Depois de criticar o Governo PSD/CDS-PP por apoiar um tratado que "é um contrato para matar o modelo social europeu", a deputada bloquista lembrou a posição do ministro dos Negócios Estrangeiros, Paulo Portas, quando há alguns anos defendeu um referendo ao Tratado de Lisboa.
"Tem à sua direita alguém que propôs aqui um referendo para que houvesse referendo. Do que é que tem medo? Se [o tratado] é tão importante, porque não o coloca à discussão do povo português?", interrogou.

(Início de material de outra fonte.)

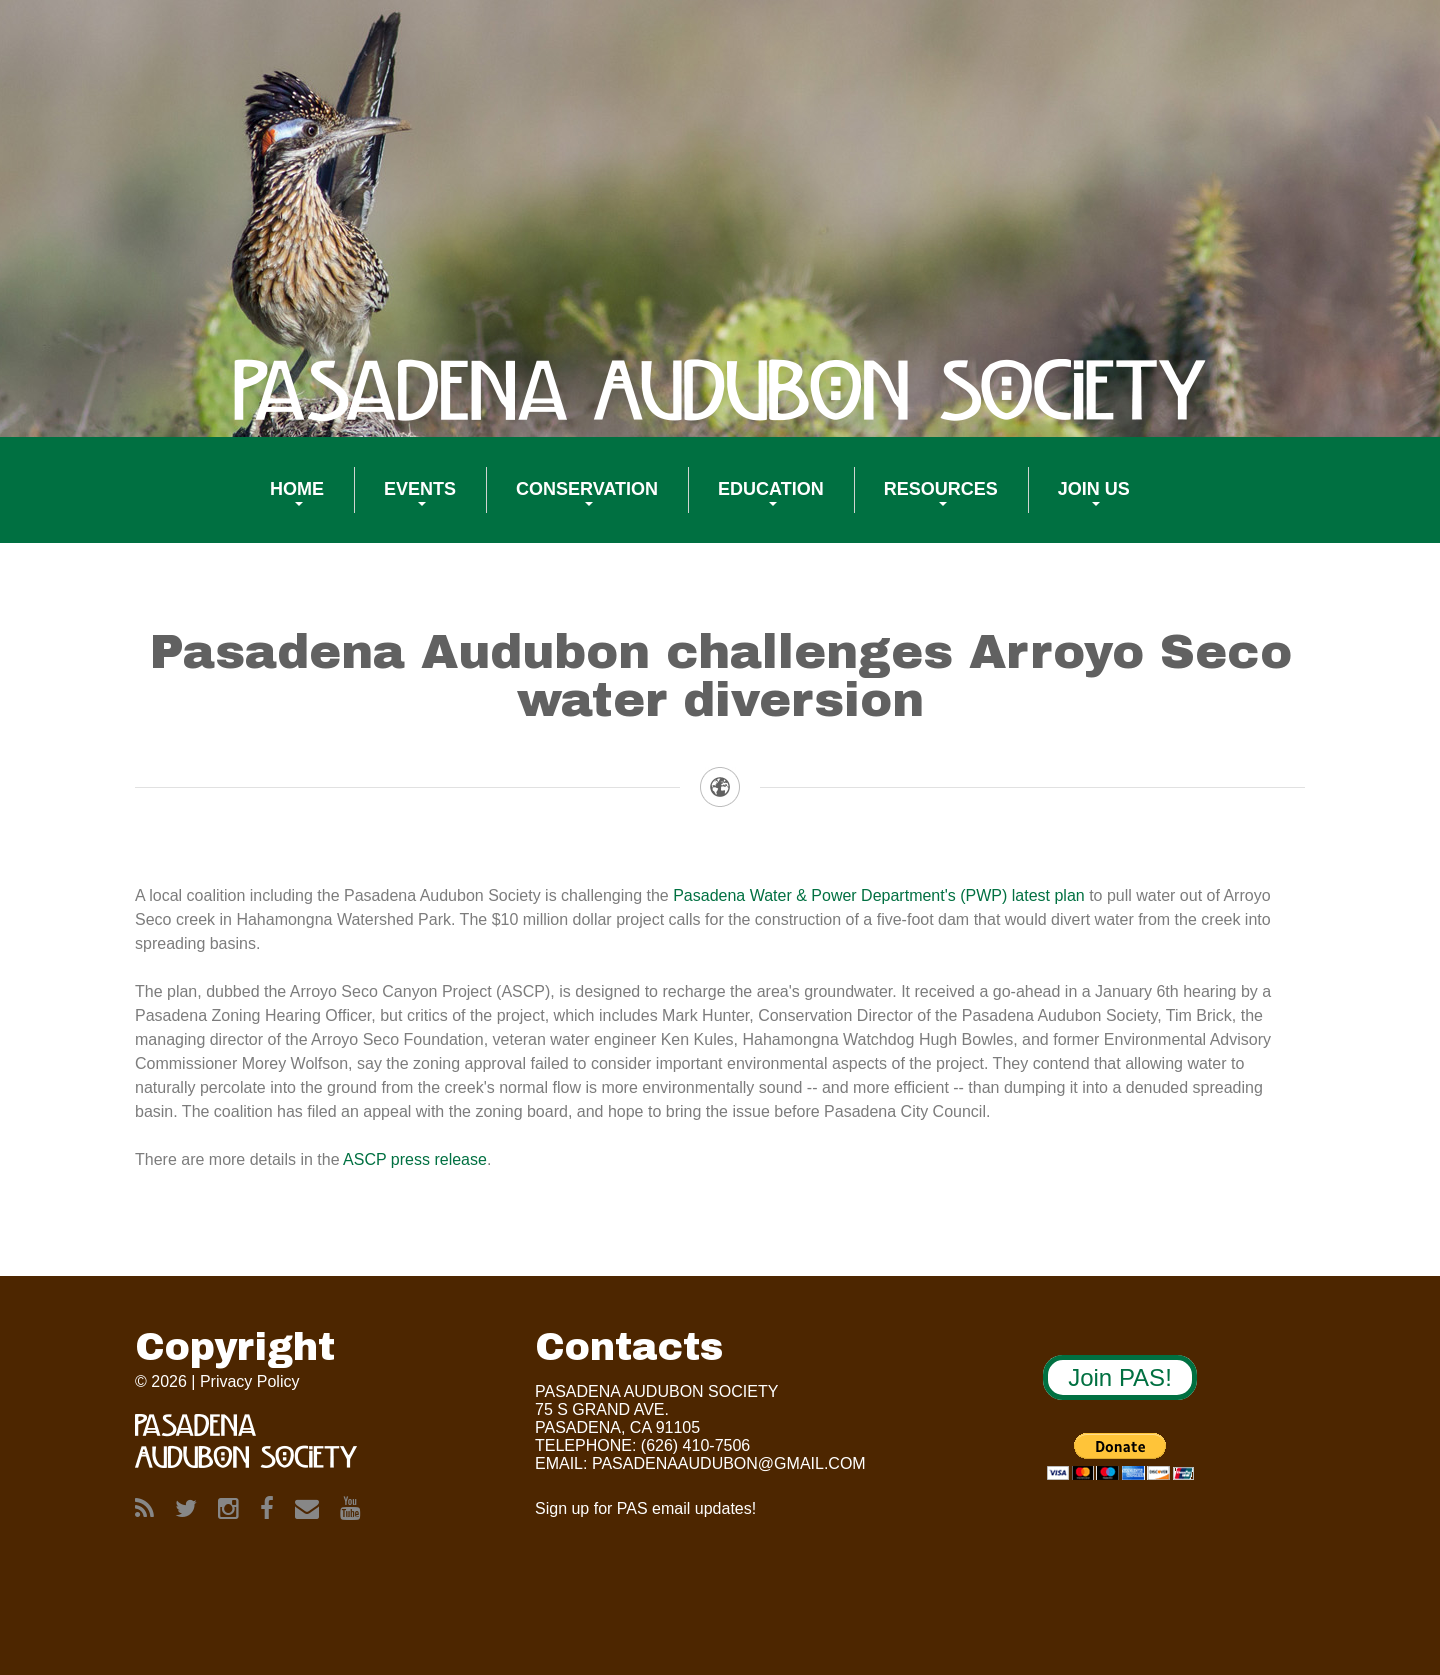 The height and width of the screenshot is (1675, 1440). Describe the element at coordinates (643, 1508) in the screenshot. I see `Sign up for PAS email updates` at that location.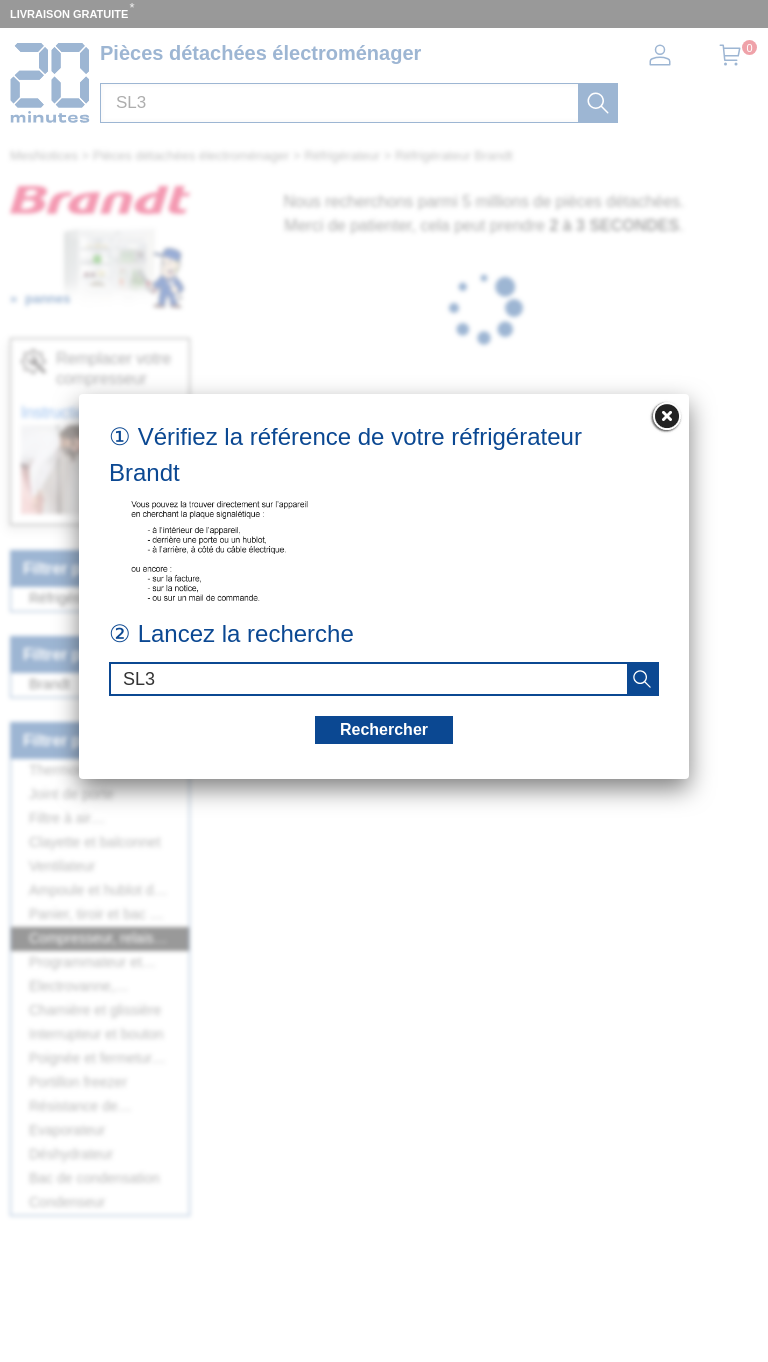 The image size is (768, 1362). I want to click on [recherche], so click(642, 679).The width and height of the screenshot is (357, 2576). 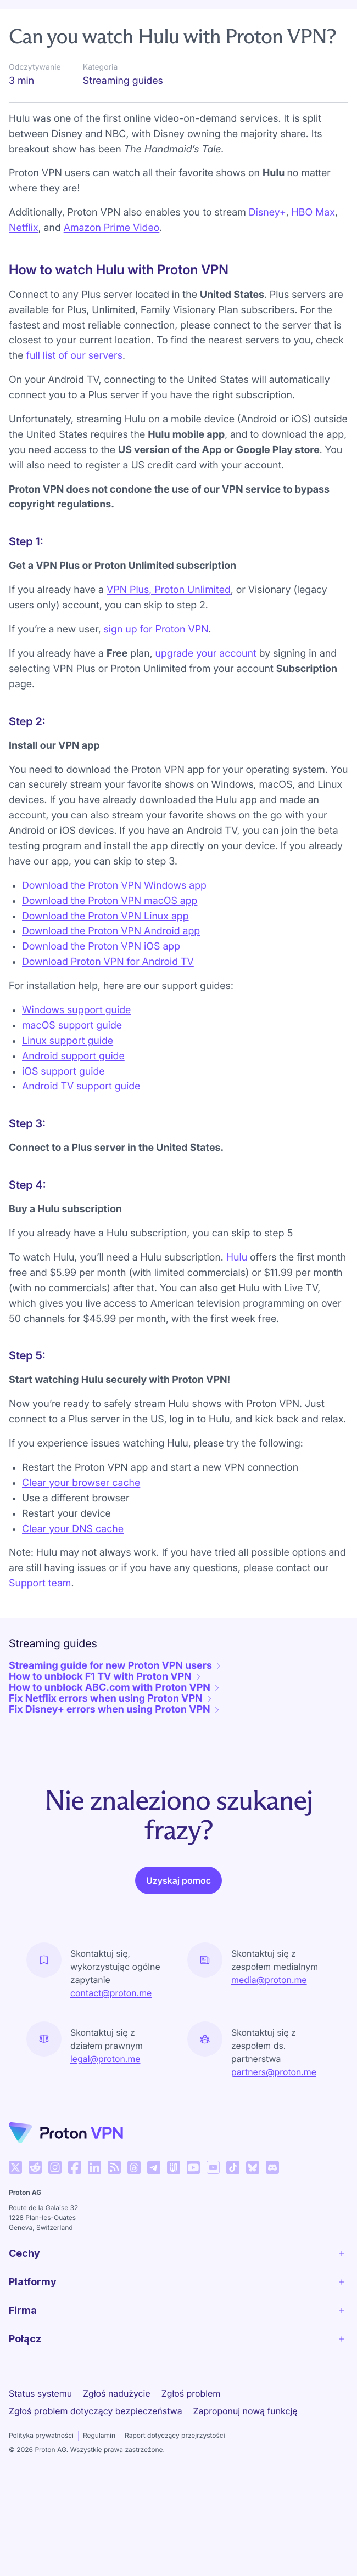 I want to click on Download the Proton VPN Android app, so click(x=111, y=962).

Já o líder parlamentar do PCP, Bernardino Soares, considerou que o Tratado é "um violento ataque à soberania e independência nacionais" que condena Portugal a "um visto prévio da Alemanha" e acusou o Governo de "aprovar apressadamente" este diploma por "medo de que os portugueses tomem consciência do que está em causa e estraguem o arranjinho".
"Está em causa uma enorme operação de falsificação política, uma regra de ouro? Não, é mesmo uma regra de chumbo", ironizou Bernardino.
Na resposta às bancadas mais à esquerda, o primeiro-ministro, Pedro Passos Coelho, sustentou que "transparente e democrático é fazer o processo de ratificação do Tratado no Parlamento português", notando que "é legítimo que um Governo eleito pela população portuguesa possa negociar convenções e tratados".
"O povo escolheu estes representantes e este projeto europeu, não escolheu em Portugal o projeto europeu do BE, nem escolheu o do PCP", advertiu.
O chefe do Governo disse sentir-se "muito confortável trazendo estas propostas aqui ao Parlamento" e que Portugal vive uma "austeridade permanente" não por "vontade expressa nem por deleite político dos que governam", mas porque se chegou "a um nível de défice e dívida excessivos".
Um referendo ao novo Tratado só se justificaria, argumentou, se houvesse uma mudança "profunda na arquitetura da União Europeia" e "não é o caso".